Au-delà, de l’impact sur les entreprises que nous accompagnons, notre action apporte des ressources additionnelles pour l’Etat en termes de fiscalité, permet de créer des emplois et génère des points de PIB supplémentaires.
Quels sont les éléments déterminants dans la stratégie d’investissements d’un fonds de Private Equity ?
Trois paramètres fondent généralement notre décision d’investissement. Tout d’abord, la qualité et le « track record » de l’entrepreneur et de l’équipe dirigeante, ainsi que leur capacité à définir une vision claire pour leur entreprise et une stratégie robuste et cohérente pour y arriver.
Nous analysons ensuite l’entreprise elle-même, ses forces et ses faiblesses et sa capacité à mettre en place les moyens pour délivrer cette stratégie.
Nous nous prononçons enfin sur le secteur d’activité, afin d’en bien comprendre les dynamiques et les perspectives de croissance.
Considérant l’écart entre l’Afrique anglophone et francophone dans la mobilisation des capitaux étrangers, comment éviter une Afrique de l’investissement à deux vitesses ?
Tout d’abord, en renforçant le cadre réglementaire et fiscal en zones UEMOA et CEMAC pour faciliter le développement de cette industrie.
Ensuite, par l’action volontariste de nos Etats d’allouer des ressources pérennes à cette industrie sur le modèle de ce qui a pu être fait dans des pays de l’espace anglophone.
Enfin, par la constante amélioration du « Doing Business », qui permettra aux entreprises de libérer leurs énergies dans un environnement sain et de qualité.
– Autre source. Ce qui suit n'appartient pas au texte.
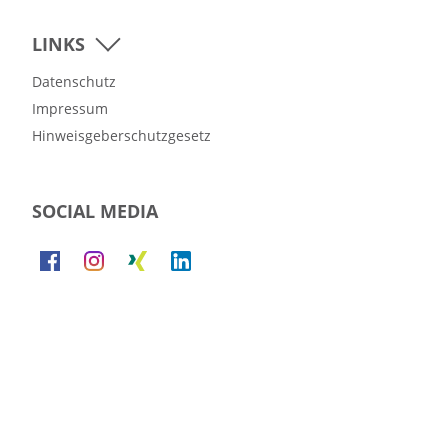
LINKS
Datenschutz
Impressum
Hinweisgeberschutzgesetz
SOCIAL MEDIA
Une société performante qui évolue dans un environnement sain, sera toujours attractive pour des investisseurs, qu’ils soient locaux ou étrangers.
Pensez-vous que, d’une manière générale, le « Private Equity » demeure en Afrique, une classe d’actifs incontournable pour les investisseurs, tant institutionnels que particuliers ?
C’est déjà une classe d’actifs incontournable, si nous apprécions les volumes de fonds levés en direction du continent : à fin 2016, le volume de fonds cumules levés à destination du continent était de 16,5 milliards USD. A fin 2020, ce volume cumulé s’établissait à 26,7 milliards (source « The African Private Equity & Venture Capital Association »). Cette accélération des flux est la meilleure démonstration de la volonté de diversification du portefeuille des investisseurs quels qu’ils soient, et de la pertinence de cet instrument de financement du secteur privé.
La prochaine étape pour nous africains est de pouvoir accueillir massivement les investisseurs locaux (institutionnels et prives) au sein de cette classe d’actifs, qui reste encore largement alimentée par les organismes de développement internationaux et autres investisseurs étrangers. Mais nous constatons que les choses vont dans ce sens, certes de manière progressive, et nous sommes convaincus que les différents dispositifs réglementaires et fiscaux en cours d’établissement vont y contribuer.